▸ **Task to complete**
Find each line below that includes "AGGIUNTIVE", then copy it.

▸ **Records for processing**

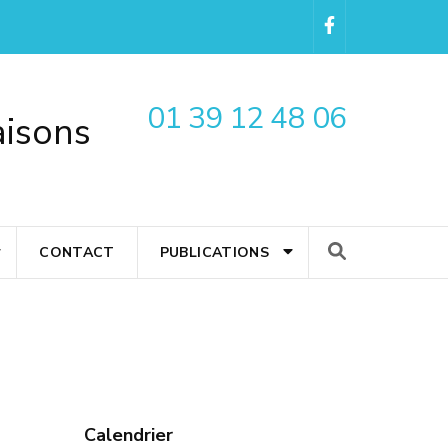
01 39 12 48 06
aisons
CONTACT
PUBLICATIONS
Calendrier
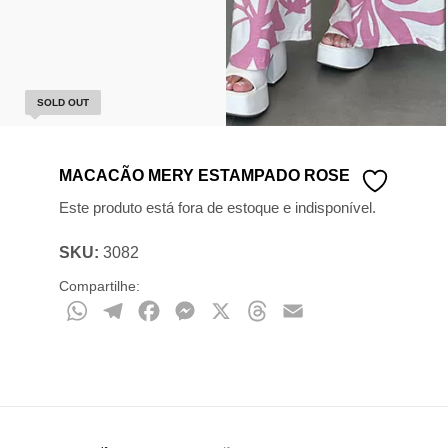
SOLD OUT
MACACÃO MERY ESTAMPADO ROSE
Este produto está fora de estoque e indisponível.
SKU:
3082
Compartilhe:
WhatsApp
Telegram
Facebook
Messenger
X
Threads
Email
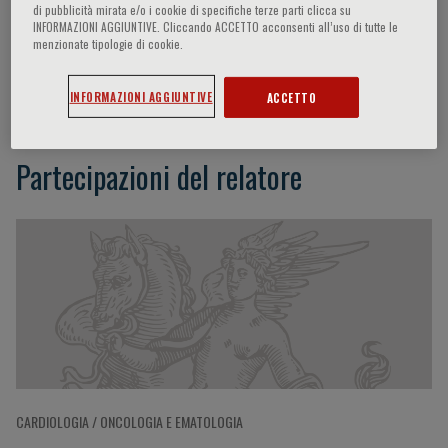
di pubblicità mirata e/o i cookie di specifiche terze parti clicca su
INFORMAZIONI AGGIUNTIVE. Cliccando ACCETTO acconsenti all’uso di tutte le
menzionate tipologie di cookie.
John Teerlink
INFORMAZIONI AGGIUNTIVE
ACCETTO
Partecipazioni del relatore
CARDIOLOGIA / ONCOLOGIA E EMATOLOGIA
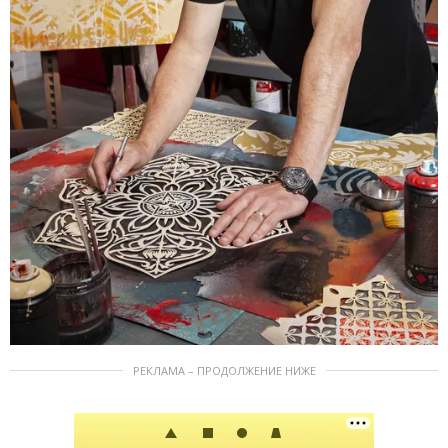
РЕКЛАМА – ПРОДОЛЖЕНИЕ НИЖЕ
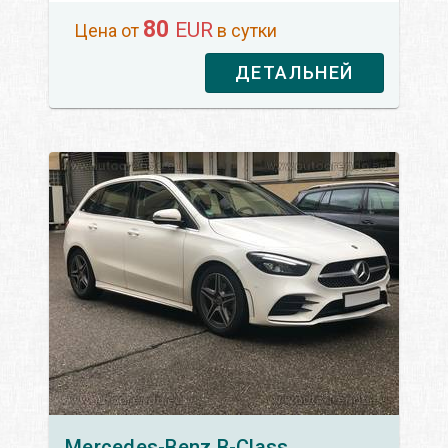
80
EUR
Цена от
в сутки
ДЕТАЛЬНЕЙ
Mercedes-Benz
B-Class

▸ **Answer**
INFORMAZIONI AGGIUNTIVE. Cliccando ACCETTO acconsenti all’uso di tutte le
INFORMAZIONI AGGIUNTIVE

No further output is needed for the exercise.